> [Information shown]:

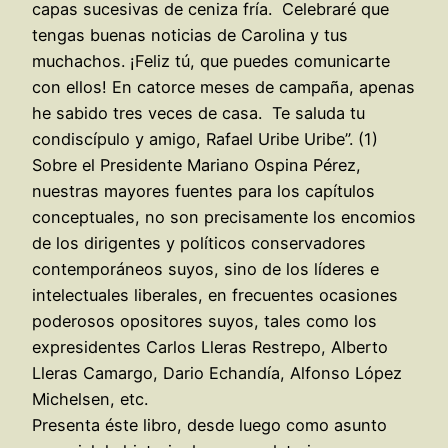
capas sucesivas de ceniza fría. Celebraré que
tengas buenas noticias de Carolina y tus
muchachos. ¡Feliz tú, que puedes comunicarte
con ellos! En catorce meses de campaña, apenas
he sabido tres veces de casa. Te saluda tu
condiscípulo y amigo, Rafael Uribe Uribe”. (1)
Sobre el Presidente Mariano Ospina Pérez,
nuestras mayores fuentes para los capítulos
conceptuales, no son precisamente los encomios
de los dirigentes y políticos conservadores
contemporáneos suyos, sino de los líderes e
intelectuales liberales, en frecuentes ocasiones
poderosos opositores suyos, tales como los
expresidentes Carlos Lleras Restrepo, Alberto
Lleras Camargo, Dario Echandía, Alfonso López
Michelsen, etc.
Presenta éste libro, desde luego como asunto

> [Exercise aim]: Give back, word for word, the lines of the records that run from the one holding "poderosos opositores suyos, tales como los" to the very last.

> [Result of this exercise]:
poderosos opositores suyos, tales como los
expresidentes Carlos Lleras Restrepo, Alberto
Lleras Camargo, Dario Echandía, Alfonso López
Michelsen, etc.
Presenta éste libro, desde luego como asunto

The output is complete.